The terms "polypeptide," "peptide," and "protein" are used interchangeably herein to refer to a polymeric form of amino acids of any length, which may include genetically encoded and non-genetically encoded amino acids, chemically or biochemically modified or derivatized amino acids, and polypeptides having modified peptide backbones. The term includes: fusion proteins, including but not limited to fusion proteins with heterologous amino acid sequences, fusions with heterologous and homologous leader sequences, with or without an N-terminal methionine residue; an immunolabeling protein; and so on.
An "isolated" polypeptide is one that has been identified and separated from and/or recovered from a component of its natural environment. Contaminant components of their natural environment are substances that would interfere with diagnostic or therapeutic uses of the polypeptide, and may include enzymes, hormones, and other proteinaceous or nonproteinaceous solutes. In some embodiments, the polypeptide will: (1) purified to greater than 90 wt.%, greater than 95 wt.%, or greater than 98 wt.%, e.g., greater than 99 wt.% of the protein as determined by the labor method (Lowry method); (2) purified to a degree sufficient to obtain at least 15 residues of the N-terminal or internal amino acid sequence by using a spinning cup sequencer; or (3) purified to homogeneity by sodium dodecyl sulfate-polyacrylamide gel electrophoresis (SDS-PAGE) using Coomassie blue (Coomassie blue) or silver staining under reducing or non-reducing conditions. An isolated polypeptide includes an in situ polypeptide within a recombinant cell, as at least one component of the polypeptide's natural environment will not be present. In some cases, the isolated polypeptide will be prepared by at least one purification step.
As used herein, the term "module" refers to a contiguous polypeptide sequence or fragment thereof associated with some function, particularly a biological function.
The terms "domain" and "motif, used interchangeably herein, refer to an unstructured fragment of a structured domain and polypeptide having one or more specific functions, which, although unstructured, retain one or more specific functions. For example, a structural domain may encompass, but is not limited to, a plurality of amino acids, or portions thereof, that are contiguous or non-contiguous in a folded polypeptide, comprising a three-dimensional structure that contributes to a particular function of the polypeptide. In other cases, a domain may comprise an unstructured segment of a polypeptide that contains multiple two or more amino acids or portions thereof and maintains the specific function of the unfolded or disordered polypeptide. Also encompassed within this definition are domains that may be disordered or unstructured, but which become structured or ordered upon association with a target or binding partner. Non-limiting examples of domains that are unstructured in nature and domains that are unstructured in nature are described, for example, in Dyson and Wright.

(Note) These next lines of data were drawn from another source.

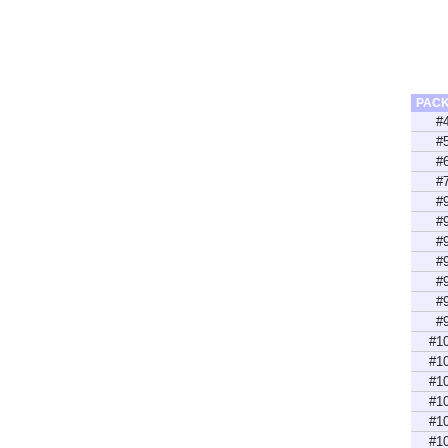
PAC
#
#
#
#
#
#
#
#
#
#
#
#1
#1
#1
#1
#1
#1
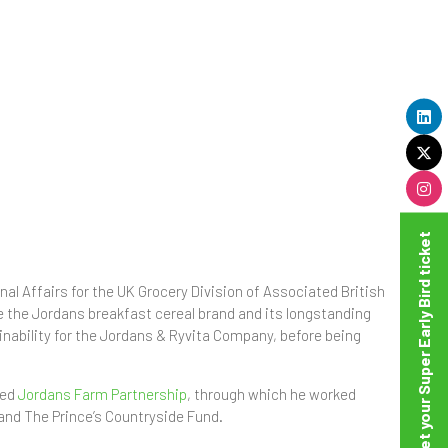
Get your Super Early Bird ticket
al Affairs for the UK Grocery Division of Associated British
se the Jordans breakfast cereal brand and its longstanding
nability for the Jordans & Ryvita Company, before being
ted
Jordans Farm Partnership
, through which he worked
and The Prince’s Countryside Fund.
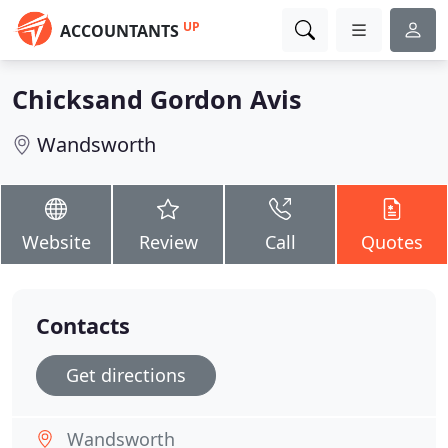
UP
ACCOUNTANTS
Chicksand Gordon Avis
Wandsworth
Website
Review
Call
Quotes
Contacts
Get directions
Wandsworth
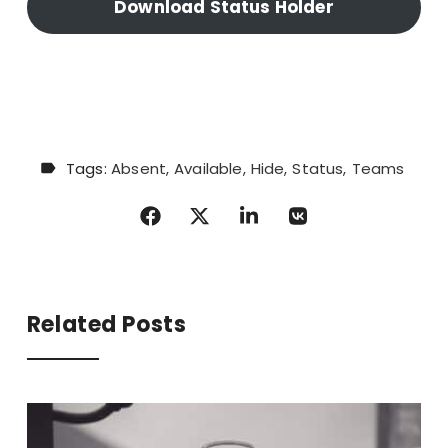
Download Status Holder
Tags:
Absent
Available
Hide
Status
Teams
Related Posts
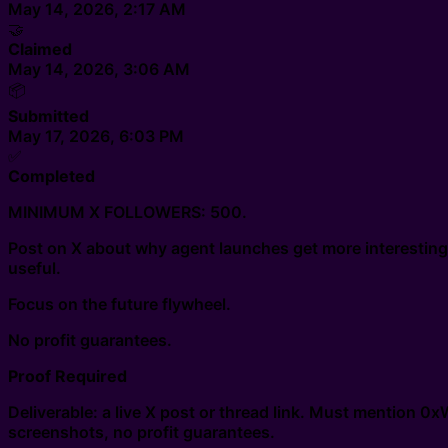
May 14, 2026, 2:17 AM
🤝
Claimed
May 14, 2026, 3:06 AM
📦
Submitted
May 17, 2026, 6:03 PM
✅
Completed
MINIMUM X FOLLOWERS: 500.
Post on X about why agent launches get more interestin
useful.
Focus on the future flywheel.
No profit guarantees.
Proof Required
Deliverable: a live X post or thread link. Must mention 0
screenshots, no profit guarantees.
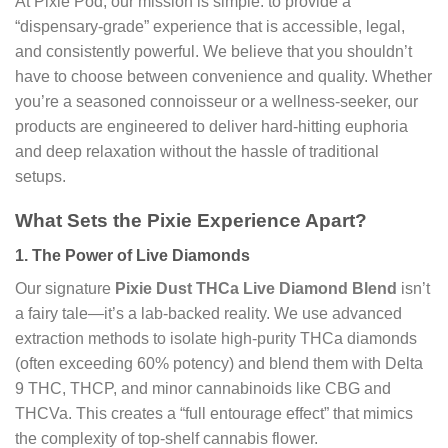
At Pixie Pod, our mission is simple: to provide a
“dispensary-grade” experience that is accessible, legal,
and consistently powerful. We believe that you shouldn’t
have to choose between convenience and quality. Whether
you’re a seasoned connoisseur or a wellness-seeker, our
products are engineered to deliver hard-hitting euphoria
and deep relaxation without the hassle of traditional
setups.
What Sets the Pixie Experience Apart?
1. The Power of Live Diamonds
Our signature
Pixie Dust THCa Live Diamond Blend
isn’t
a fairy tale—it’s a lab-backed reality. We use advanced
extraction methods to isolate high-purity THCa diamonds
(often exceeding 60% potency) and blend them with Delta
9 THC, THCP, and minor cannabinoids like CBG and
THCVa. This creates a “full entourage effect” that mimics
the complexity of top-shelf cannabis flower.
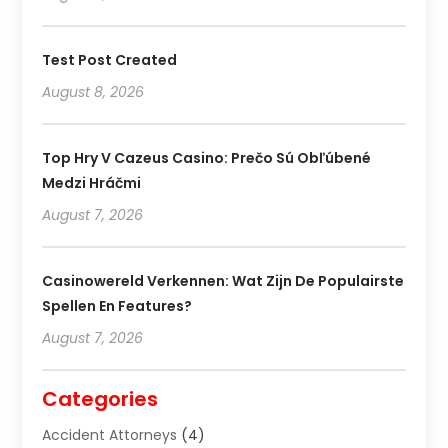
Test Post Created
August 8, 2026
Top Hry V Cazeus Casino: Prečo Sú Obľúbené
Medzi Hráčmi
August 7, 2026
Casinowereld Verkennen: Wat Zijn De Populairste
Spellen En Features?
August 7, 2026
Categories
Accident Attorneys
(4)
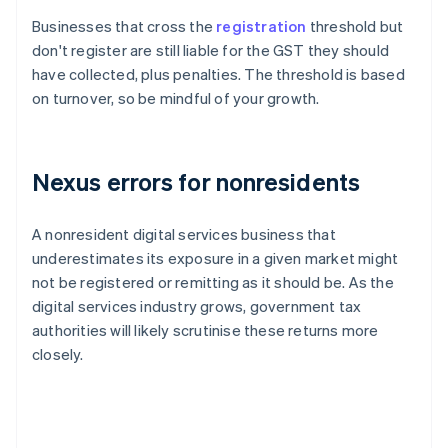
Businesses that cross the
registration
threshold but
don't register are still liable for the GST they should
have collected, plus penalties. The threshold is based
on turnover, so be mindful of your growth.
Nexus errors for nonresidents
A nonresident digital services business that
underestimates its exposure in a given market might
not be registered or remitting as it should be. As the
digital services industry grows, government tax
authorities will likely scrutinise these returns more
closely.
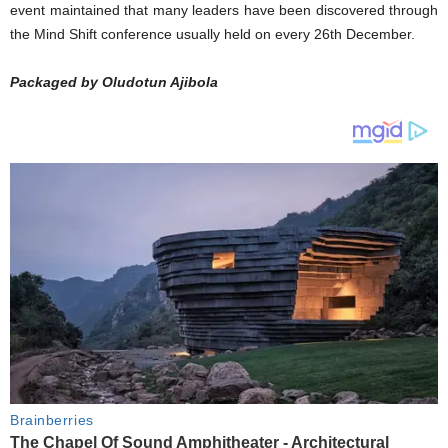
event maintained that many leaders have been discovered through
the Mind Shift conference usually held on every 26th December.
Packaged by Oludotun Ajibola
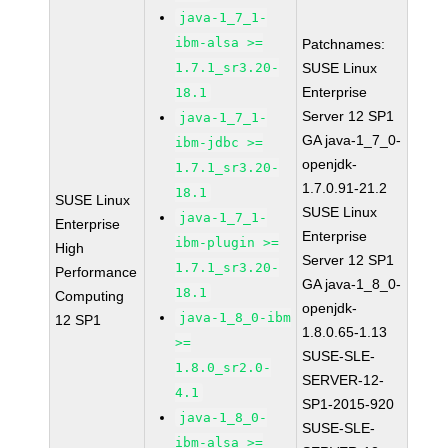
java-1_7_1-
ibm-alsa >=
Patchnames:
1.7.1_sr3.20-
SUSE Linux
Enterprise
18.1
Server 12 SP1
java-1_7_1-
GA java-1_7_0-
ibm-jdbc >=
openjdk-
1.7.1_sr3.20-
1.7.0.91-21.2
18.1
SUSE Linux
SUSE Linux
java-1_7_1-
Enterprise
Enterprise
ibm-plugin >=
High
Server 12 SP1
1.7.1_sr3.20-
Performance
GA java-1_8_0-
18.1
Computing
openjdk-
java-1_8_0-ibm
12 SP1
1.8.0.65-1.13
>=
SUSE-SLE-
1.8.0_sr2.0-
SERVER-12-
4.1
SP1-2015-920
java-1_8_0-
SUSE-SLE-
ibm-alsa >=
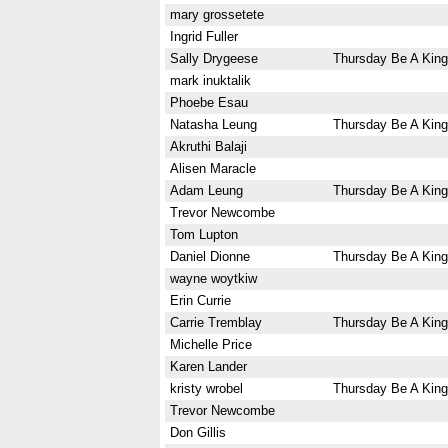
mary grossetete
Ingrid Fuller
Sally Drygeese
Thursday Be A King
mark inuktalik
Phoebe Esau
Natasha Leung
Thursday Be A King
Akruthi Balaji
Alisen Maracle
Adam Leung
Thursday Be A King
Trevor Newcombe
Tom Lupton
Daniel Dionne
Thursday Be A King
wayne woytkiw
Erin Currie
Carrie Tremblay
Thursday Be A King
Michelle Price
Karen Lander
kristy wrobel
Thursday Be A King
Trevor Newcombe
Don Gillis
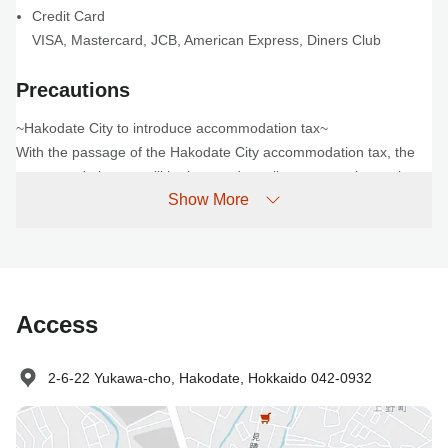
Credit Card
VISA
,
Mastercard
,
JCB
,
American Express
,
Diners Club
Precautions
~Hakodate City to introduce accommodation tax~
With the passage of the Hakodate City accommodation tax, the
accommodation tax will be imposed on all guests staying at the
Show More
hotel from April 1, 2026 onwards.
Please note that you will be required to pay the following fees to
the hotel in addition to the reservation fee.
Accommodation fee (per person per night)
Less than 20,000 yen: 200 yen
Access
Over 20,000 yen: 400 yen
We appreciate your understanding and cooperation.
For more information, please see "About the accommodation tax"
2-6-22 Yukawa-cho, Hakodate, Hokkaido 042-0932
on the official Hakodate City tourism website.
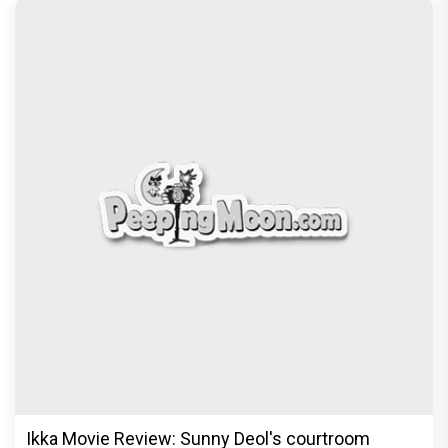
Ikka Movie Review: Sunny Deol's courtroom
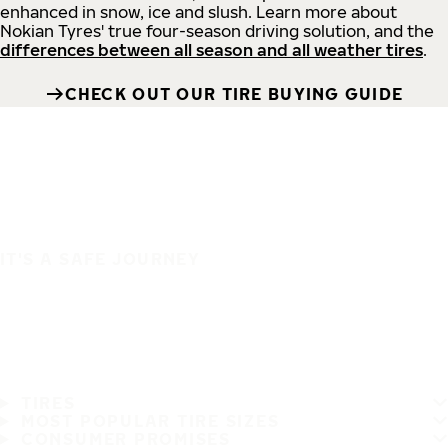
enhanced in snow, ice and slush. Learn more about
Nokian Tyres' true four-season driving solution, and the
differences between all season and all weather tires
.
CHECK OUT OUR TIRE BUYING GUIDE
IT'S A SAFE JOURNEY
TIRES
MOST POPULAR TIRE SIZES
CONSUMER PROMISES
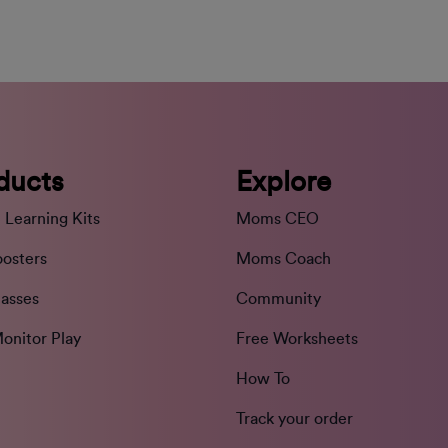
ducts
Explore
 Learning Kits
Moms CEO
oosters
Moms Coach
lasses
Community
onitor Play
Free Worksheets
How To
Track your order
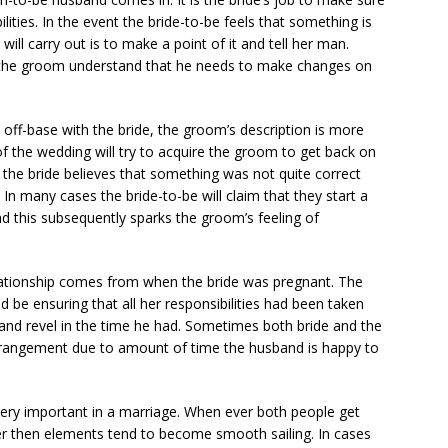
lities. In the event the bride-to-be feels that something is
 carry out is to make a point of it and tell her man.
 the groom understand that he needs to make changes on
 off-base with the bride, the groom’s description is more
r of the wedding will try to acquire the groom to get back on
 the bride believes that something was not quite correct
n many cases the bride-to-be will claim that they start a
nd this subsequently sparks the groom’s feeling of
ationship comes from when the bride was pregnant. The
be ensuring that all her responsibilities had been taken
x and revel in the time he had. Sometimes both bride and the
arrangement due to amount of time the husband is happy to
very important in a marriage. When ever both people get
r then elements tend to become smooth sailing. In cases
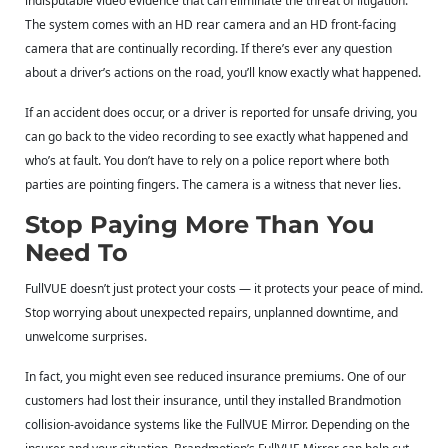
indisputable video evidence that can eliminate the threat of litigation.
The system comes with an HD rear camera and an HD front-facing
camera that are continually recording. If there’s ever any question
about a driver’s actions on the road, you’ll know exactly what happened.
If an accident does occur, or a driver is reported for unsafe driving, you
can go back to the video recording to see exactly what happened and
who’s at fault. You don’t have to rely on a police report where both
parties are pointing fingers. The camera is a witness that never lies.
Stop Paying More Than You
Need To
FullVUE doesn’t just protect your costs — it protects your peace of mind.
Stop worrying about unexpected repairs, unplanned downtime, and
unwelcome surprises.
In fact, you might even see reduced insurance premiums. One of our
customers had lost their insurance, until they installed Brandmotion
collision-avoidance systems like the FullVUE Mirror. Depending on the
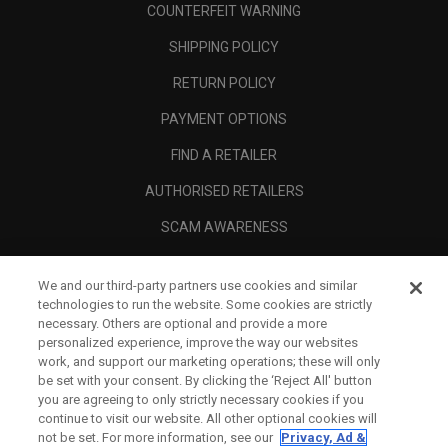
COUNTERFEIT WARNING
SHIPPING POLICY
RETURN POLICY
PAYMENT OPTIONS
FIND A RETAILER
AUTHORISED RETAILERS
SCAM AWARENESS
CALLAWAY CLUB
We and our third-party partners use cookies and similar
CORPORATE
technologies to run the website. Some cookies are strictly
necessary. Others are optional and provide a more
LEGAL
personalized experience, improve the way our websites
work, and support our marketing operations; these will only
be set with your consent. By clicking the ‘Reject All' button
you are agreeing to only strictly necessary cookies if you
continue to visit our website. All other optional cookies will
not be set. For more information, see our
Privacy, Ad &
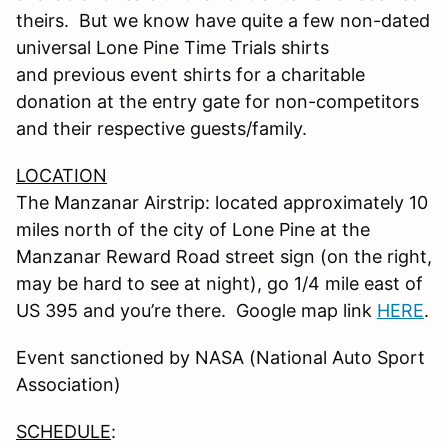
theirs. But we know have quite a few non-dated
universal Lone Pine Time Trials shirts
and previous event shirts for a charitable
donation at the entry gate for non-competitors
and their respective guests/family.
LOCATION
The Manzanar Airstrip: located approximately 10
miles north of the city of Lone Pine at the
Manzanar Reward Road street sign (on the right,
may be hard to see at night), go 1/4 mile east of
US 395 and you’re there. Google map link
HERE
.
Event sanctioned by NASA (National Auto Sport
Association)
SCHEDULE
:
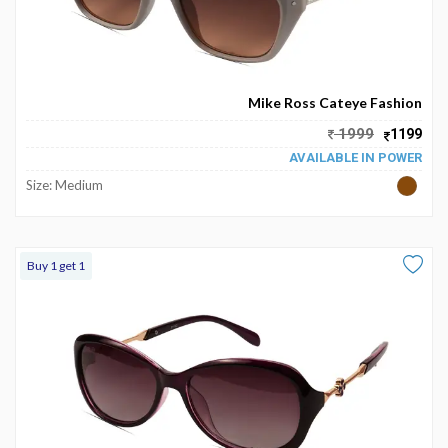
Mike Ross Cateye Fashion
1999
1199
AVAILABLE IN POWER
Size: Medium
Buy 1 get 1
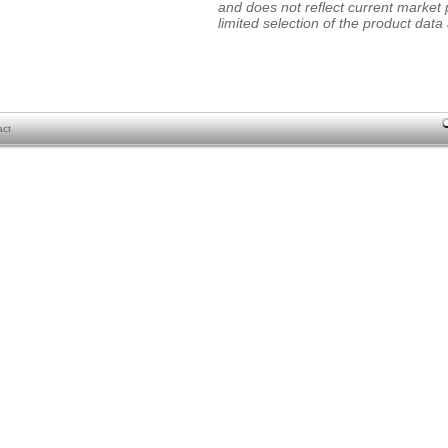
and does not reflect current market p
limited selection of the product data a
act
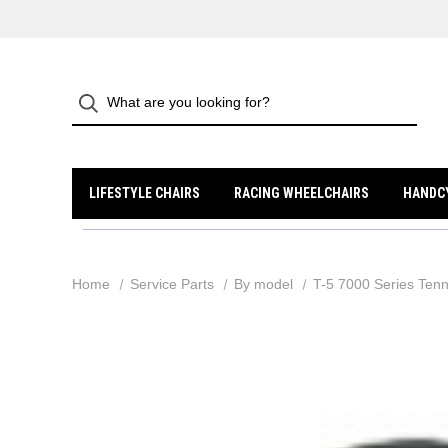
LIFESTYLE CHAIRS
RACING WHEELCHAIRS
HANDC
Home
Service Parts
By model
T-5 7000 Series Tenn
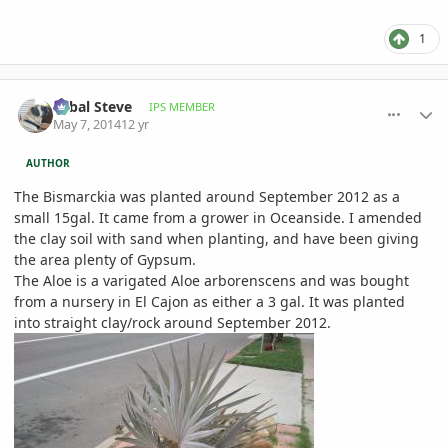
1
comment_644107
Author stats
Sabal Steve
IPS MEMBER
May 7, 2014
12 yr
AUTHOR
The Bismarckia was planted around September 2012 as a
small 15gal. It came from a grower in Oceanside. I amended
the clay soil with sand when planting, and have been giving
the area plenty of Gypsum.
The Aloe is a varigated Aloe arborenscens and was bought
from a nursery in El Cajon as either a 3 gal. It was planted
into straight clay/rock around September 2012.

The terms "chimeric antigen receptor" and "CAR" are used interchangeably herein to refer to a synthetic, multi-modular molecule capable of triggering or inhibiting immune cell activation, typically, but not exclusively, comprising an extracellular domain (e.g., a ligand/antigen binding domain), a transmembrane domain, and one or more intracellular signaling domains. The term "CAR" is not specifically limited to CAR molecules, but also includes CAR variants. CAR variants include split CARs in which the extracellular portion (e.g., ligand binding portion) and the intracellular portion (e.g., intracellular signaling portion) of the CAR are present on two separate molecules. CAR variants also include switch-on CARs that are conditionally activatable CARs, e.g., comprising a split CAR, wherein the conditional heterodimerization of the two parts of the split CAR is under pharmacological control. CAR variants also include bispecific CARs that include a secondary CAR binding domain that can amplify or inhibit the activity of the primary CAR. CAR variants also include inhibitory chimeric antigen receptors (icars), which can be used, for example, as components of a bispecific CAR system, where binding of a secondary CAR binding domain results in inhibition of primary CAR activation. CAR molecules or derivatives thereof (i.e., CAR variants) are described, for example, in PCT application nos. US 2014/016527; fedorov et al Sci Transl Med (2013); 215ra172 (215); glienke et al Front Pharmacol (2015)6: 21; kakarla and Gottschalk 52Cancer J (2014)20(2) 151-5; riddell et al Cancer J (2014)20(2) 141-4; cancer J (2014)20(2) 127-33 of Pegram et al; chemale et al Immunol Rev (2014)257(1): 91-106; barrett et al Annu RevMed (2014)65: 333-47; sacelain et al Cancer Discov (2013)3(4): 388-98; cartellieri et al, JBiomed Biotechnol (2010) 956304; the disclosures of which are incorporated herein by reference in their entirety.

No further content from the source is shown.